Em 2016 comecei uma nova série de trabalho na qual esses impedimentos são potencializados: o título da série é “A fragilidade dos negócios humanos pode ser um limite espacial incontestável”. Os trabalhos apresentam paredes e grades sobrepostas umas às outras com janelas e portas vedadas por tijolos. Hanna Arendt, em seu livro “A Condição Humana”, diz que os critérios que permitem aos homens distinguirem o bem e o mal, a verdade e a mentira foram subvertidos ou até mesmo aniquilados com a entrada da sociedade na modernidade. 

Nessa situação, essa sociedade enfrenta os desafios e os problemas da convivência humana sem as garantias que a religião ou a tradição, por exemplo, poderiam oferecer.

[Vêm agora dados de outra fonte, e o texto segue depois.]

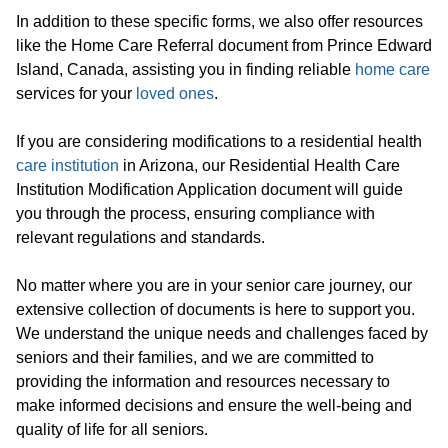
In addition to these specific forms, we also offer resources
like the Home Care Referral document from Prince Edward
Island, Canada, assisting you in finding reliable
home care
services for your
loved ones
.
If you are considering modifications to a residential health
care institution
in Arizona, our Residential Health Care
Institution Modification Application document will guide
you through the process, ensuring compliance with
relevant regulations and standards.
No matter where you are in your senior care journey, our
extensive collection of documents is here to support you.
We understand the unique needs and challenges faced by
seniors and their families, and we are committed to
providing the information and resources necessary to
make informed decisions and ensure the well-being and
quality of life for all seniors.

Se ambas perderam a sua credibilidade, o passado também perde a sua autoridade ou referência para que os homens possam usá-lo para se guiarem e se comportarem num futuro. Essas questões Hanna Arendt descreve como “a fragilidade dos negócios humanos”. Essa falta de valores produz uma sociedade que volta a usar critérios muito rígidos, preestabelecidos para se guiarem. A sensação irreal da ameaça do outro se torna mais evidente. A própria liberdade de convivência se torna uma ameaça.

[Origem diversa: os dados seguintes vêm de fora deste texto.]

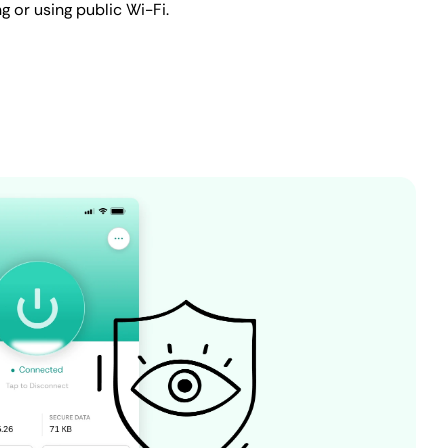
ng or using public Wi-Fi.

Floyd, um negro americano de 46 anos, morreu em 25 de maio, em Minneapolis, após um policial branco pressionar seu joelho sobre o seu pescoço por mais de 8 minutos. Segundo informações tiradas do G1, a polícia atendia à chamada de alguém dizendo que um homem tentava usar cartões falsos em uma loja de conveniência. Dois policiais localizaram o suspeito em um veículo e afirmavam que ele “parecia estar intoxicado” e a abordagem truculenta resultou em morte. Alguém denunciou Floyd à polícia com base numa prerrogativa de que ele usava cartões (ou passava dinheiro) falsos. Precisamos lembrar que a imagem do negro na sociedade americana é pior do que aquela no Brasil. 

A polícia atendeu ao chamado de alguém e foi procurá-lo. Não foi apenas a polícia a culpada por esse crime, mas toda a sociedade, ao associar a imagem de um negro à ameaça, violência e insegurança. Dentre as frases que Jacob Frey, prefeito de Minneapolis, disse sobre esse assunto, uma me chama atenção: “Ser negro nos EUA não deveria ser uma sentença de morte”. Embora essa seja uma frase proferida nos meados de 2020, Bob Dylan, em 1976, desenvolvia uma estrofe na sua música Hurricane que em tradução livre segue como: “Quando um tira o fez parar no acostamento/ Igualzinho à vez anterior e à outra vez antes dessa/ Em Paterson é assim mesmo que as coisas acontecem/ Se você é negro, melhor nem aparecer na rua/ A não ser que queira atrair uma batida policial”.

Esse crime, que chamou atenção de um público internacional, acontece dia após dia em várias cidades brasileiras de forma silenciosa. Nos acostumamos com ele. Nos acostumamos à visão da figura do negro como ameaça, crime e marginalização. Quando deslocaremos o olhar ao negro, sempre associado a um problema social, para outra direção que seja de um líder de grupos de pesquisas científicas, de um acadêmico ou de um produtor de conteúdo artístico sem as conotações regionais que a cultura ocidental lhe impôs? 

Para que essa transição seja feita, precisamos identificá-los nesses outros grupos. Precisamos divulgar os negros que ocupam esses lugares para que possam ser referências a outros negros e que possam ser inclusive novas referências imagéticas aos brancos, a toda a sociedade. Enquanto isso não ocorrer, qualquer evolução capitalista que tente suceder não obterá sucesso se não abordar toda a sociedade.


Rommulo Vieira Conceição é professor do Instituto de Geociências e artista visual.